:: Task inputs ::

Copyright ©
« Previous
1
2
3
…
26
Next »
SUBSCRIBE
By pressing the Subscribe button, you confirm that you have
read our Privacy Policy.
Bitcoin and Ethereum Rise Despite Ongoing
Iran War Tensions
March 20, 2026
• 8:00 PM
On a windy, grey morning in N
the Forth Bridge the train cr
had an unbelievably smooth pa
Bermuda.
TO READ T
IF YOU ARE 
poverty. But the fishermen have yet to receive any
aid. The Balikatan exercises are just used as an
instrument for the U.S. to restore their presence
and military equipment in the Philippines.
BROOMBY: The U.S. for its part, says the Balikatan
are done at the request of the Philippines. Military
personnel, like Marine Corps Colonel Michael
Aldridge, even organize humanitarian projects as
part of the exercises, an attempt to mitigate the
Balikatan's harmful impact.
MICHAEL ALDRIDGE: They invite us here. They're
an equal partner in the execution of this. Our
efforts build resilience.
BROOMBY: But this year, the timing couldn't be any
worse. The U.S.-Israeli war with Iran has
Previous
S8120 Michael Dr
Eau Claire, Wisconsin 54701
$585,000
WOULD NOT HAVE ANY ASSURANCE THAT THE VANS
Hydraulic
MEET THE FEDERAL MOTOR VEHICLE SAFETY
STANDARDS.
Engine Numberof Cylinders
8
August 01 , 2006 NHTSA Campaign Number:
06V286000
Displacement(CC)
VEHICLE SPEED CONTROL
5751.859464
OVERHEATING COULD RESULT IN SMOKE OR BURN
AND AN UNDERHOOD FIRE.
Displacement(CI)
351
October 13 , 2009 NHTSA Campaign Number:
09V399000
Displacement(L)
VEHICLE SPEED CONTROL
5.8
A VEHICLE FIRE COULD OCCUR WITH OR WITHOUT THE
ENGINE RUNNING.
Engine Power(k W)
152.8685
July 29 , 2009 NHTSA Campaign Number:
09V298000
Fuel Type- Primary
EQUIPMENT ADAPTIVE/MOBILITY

:::
:: Task inputs ::

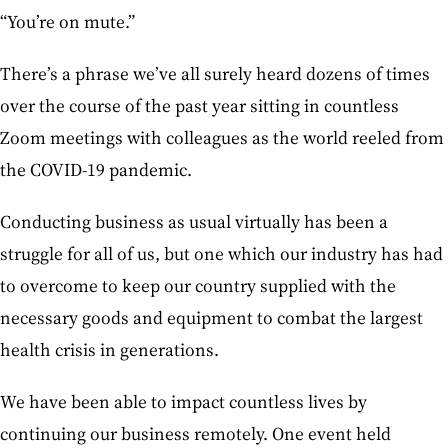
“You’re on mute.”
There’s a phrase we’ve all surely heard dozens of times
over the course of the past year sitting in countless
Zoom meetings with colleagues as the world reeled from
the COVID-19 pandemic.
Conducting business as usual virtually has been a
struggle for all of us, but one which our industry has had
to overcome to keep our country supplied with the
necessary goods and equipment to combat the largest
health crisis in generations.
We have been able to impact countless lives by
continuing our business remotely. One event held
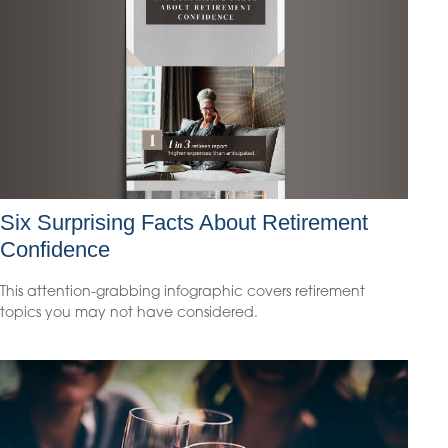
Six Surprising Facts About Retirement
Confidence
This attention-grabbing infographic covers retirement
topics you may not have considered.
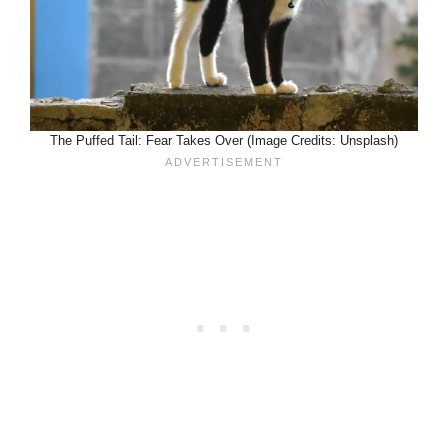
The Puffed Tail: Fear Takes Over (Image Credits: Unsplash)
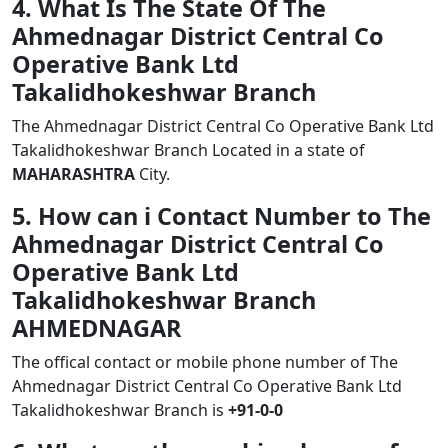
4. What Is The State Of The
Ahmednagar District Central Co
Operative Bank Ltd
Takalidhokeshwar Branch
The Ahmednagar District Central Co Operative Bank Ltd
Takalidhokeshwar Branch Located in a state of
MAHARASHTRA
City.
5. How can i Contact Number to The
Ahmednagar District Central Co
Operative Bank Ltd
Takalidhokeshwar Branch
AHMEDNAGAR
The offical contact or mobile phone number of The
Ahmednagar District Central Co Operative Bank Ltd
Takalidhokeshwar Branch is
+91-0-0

:::
:: Task inputs ::

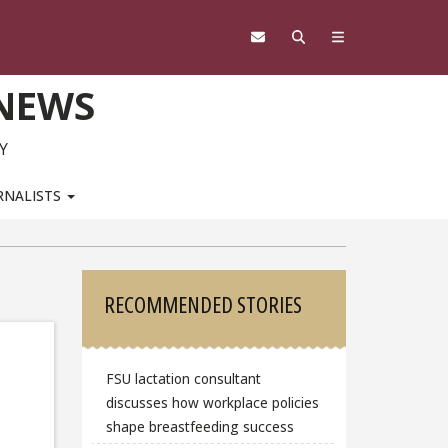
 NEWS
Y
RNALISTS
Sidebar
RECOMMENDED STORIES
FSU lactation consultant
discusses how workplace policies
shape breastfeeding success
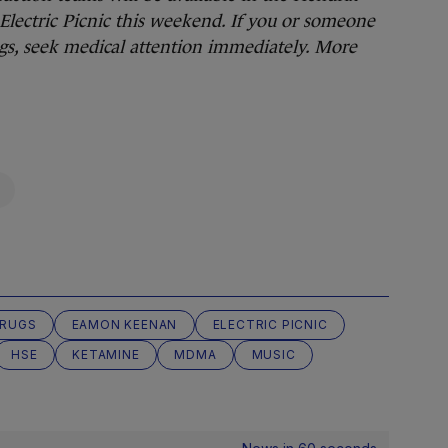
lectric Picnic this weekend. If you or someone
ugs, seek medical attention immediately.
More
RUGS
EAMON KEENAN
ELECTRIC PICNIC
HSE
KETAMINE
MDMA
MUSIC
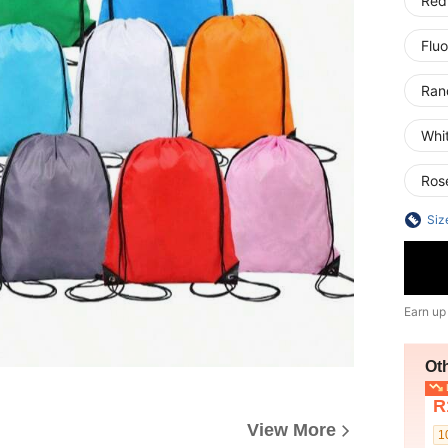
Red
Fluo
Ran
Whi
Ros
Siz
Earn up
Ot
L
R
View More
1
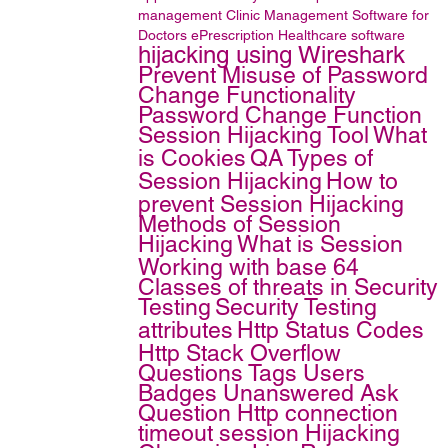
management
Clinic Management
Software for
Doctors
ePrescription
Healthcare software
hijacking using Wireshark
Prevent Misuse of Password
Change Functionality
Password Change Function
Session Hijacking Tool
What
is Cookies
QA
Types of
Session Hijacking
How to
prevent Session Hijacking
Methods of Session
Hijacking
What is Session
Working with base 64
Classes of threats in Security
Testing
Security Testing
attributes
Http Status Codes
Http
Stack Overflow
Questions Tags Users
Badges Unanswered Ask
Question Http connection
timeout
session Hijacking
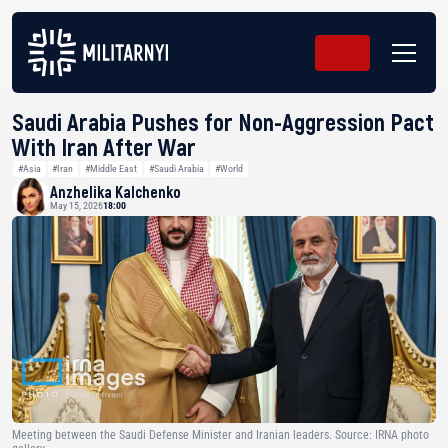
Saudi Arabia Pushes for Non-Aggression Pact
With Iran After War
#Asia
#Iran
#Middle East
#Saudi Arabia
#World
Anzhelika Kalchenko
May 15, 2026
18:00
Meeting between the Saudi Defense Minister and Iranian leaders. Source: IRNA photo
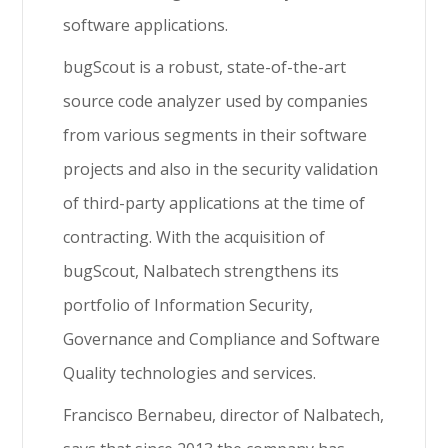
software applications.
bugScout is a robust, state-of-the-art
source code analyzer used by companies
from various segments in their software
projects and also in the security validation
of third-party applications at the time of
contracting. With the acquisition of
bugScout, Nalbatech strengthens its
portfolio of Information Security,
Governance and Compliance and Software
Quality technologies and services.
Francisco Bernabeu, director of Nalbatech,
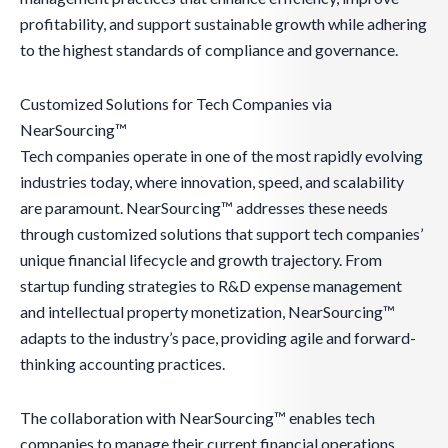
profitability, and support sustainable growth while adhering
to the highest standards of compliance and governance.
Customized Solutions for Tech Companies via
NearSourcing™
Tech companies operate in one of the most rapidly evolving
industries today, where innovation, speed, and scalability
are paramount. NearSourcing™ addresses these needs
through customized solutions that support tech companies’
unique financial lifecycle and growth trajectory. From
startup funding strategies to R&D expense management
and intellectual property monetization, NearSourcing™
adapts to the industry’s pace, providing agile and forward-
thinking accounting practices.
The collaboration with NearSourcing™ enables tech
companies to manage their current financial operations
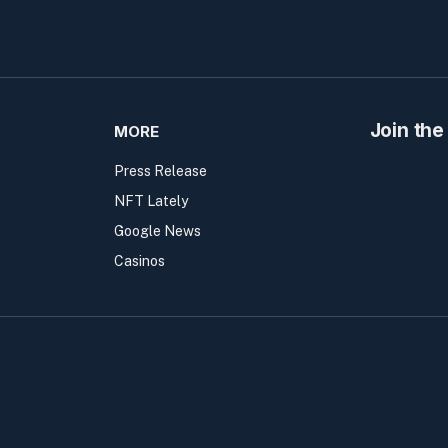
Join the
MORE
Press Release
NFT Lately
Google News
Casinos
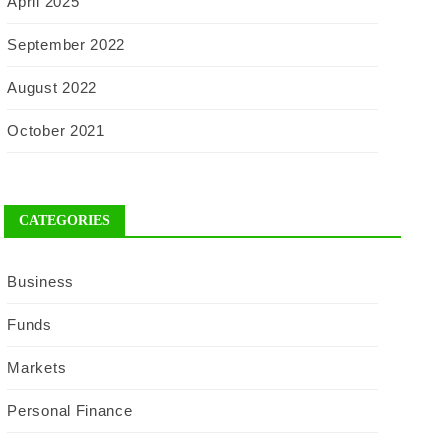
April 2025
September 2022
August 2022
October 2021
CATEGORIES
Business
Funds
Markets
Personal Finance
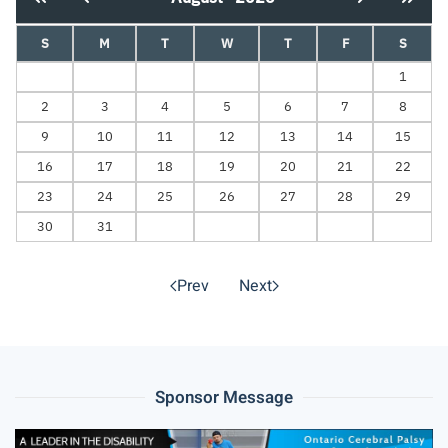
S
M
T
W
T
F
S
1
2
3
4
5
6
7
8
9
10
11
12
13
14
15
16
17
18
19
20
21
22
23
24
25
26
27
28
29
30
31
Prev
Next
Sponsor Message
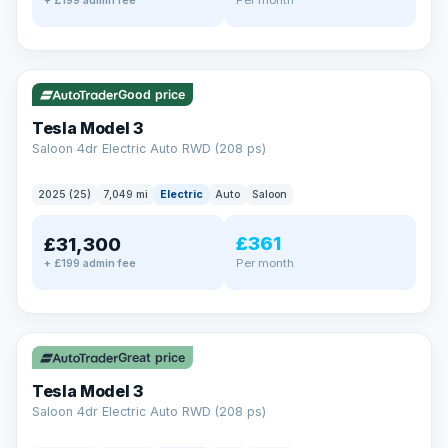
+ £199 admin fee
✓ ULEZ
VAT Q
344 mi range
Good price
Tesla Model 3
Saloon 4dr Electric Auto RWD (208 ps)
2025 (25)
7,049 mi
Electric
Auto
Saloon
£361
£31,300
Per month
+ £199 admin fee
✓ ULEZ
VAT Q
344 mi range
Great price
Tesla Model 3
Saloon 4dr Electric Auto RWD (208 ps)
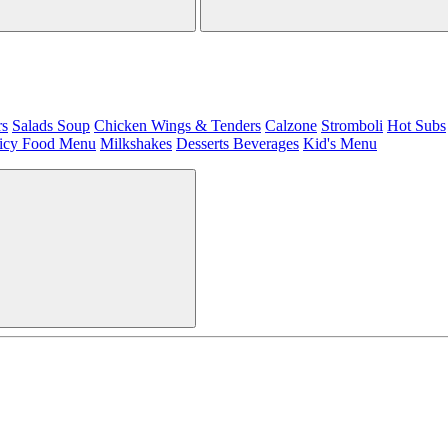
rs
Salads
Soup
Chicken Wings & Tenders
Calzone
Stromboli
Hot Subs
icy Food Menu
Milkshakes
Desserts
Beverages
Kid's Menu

:::

◆ **Goal of the exercise**: Look back at the entries above. Retype the line with "Copyright ©", the line with "5751.859464", and all lines in between.

◆ **Solution to the problem**:
Copyright ©
« Previous
1
2
3
…
26
Next »
SUBSCRIBE
By pressing the Subscribe button, you confirm that you have
read our Privacy Policy.
Bitcoin and Ethereum Rise Despite Ongoing
Iran War Tensions
March 20, 2026
• 8:00 PM
On a windy, grey morning in N
the Forth Bridge the train cr
had an unbelievably smooth pa
Bermuda.
TO READ T
IF YOU ARE 
poverty. But the fishermen have yet to receive any
aid. The Balikatan exercises are just used as an
instrument for the U.S. to restore their presence
and military equipment in the Philippines.
BROOMBY: The U.S. for its part, says the Balikatan
are done at the request of the Philippines. Military
personnel, like Marine Corps Colonel Michael
Aldridge, even organize humanitarian projects as
part of the exercises, an attempt to mitigate the
Balikatan's harmful impact.
MICHAEL ALDRIDGE: They invite us here. They're
an equal partner in the execution of this. Our
efforts build resilience.
BROOMBY: But this year, the timing couldn't be any
worse. The U.S.-Israeli war with Iran has
Previous
S8120 Michael Dr
Eau Claire, Wisconsin 54701
$585,000
WOULD NOT HAVE ANY ASSURANCE THAT THE VANS
Hydraulic
MEET THE FEDERAL MOTOR VEHICLE SAFETY
STANDARDS.
Engine Numberof Cylinders
8
August 01 , 2006 NHTSA Campaign Number:
06V286000
Displacement(CC)
VEHICLE SPEED CONTROL
5751.859464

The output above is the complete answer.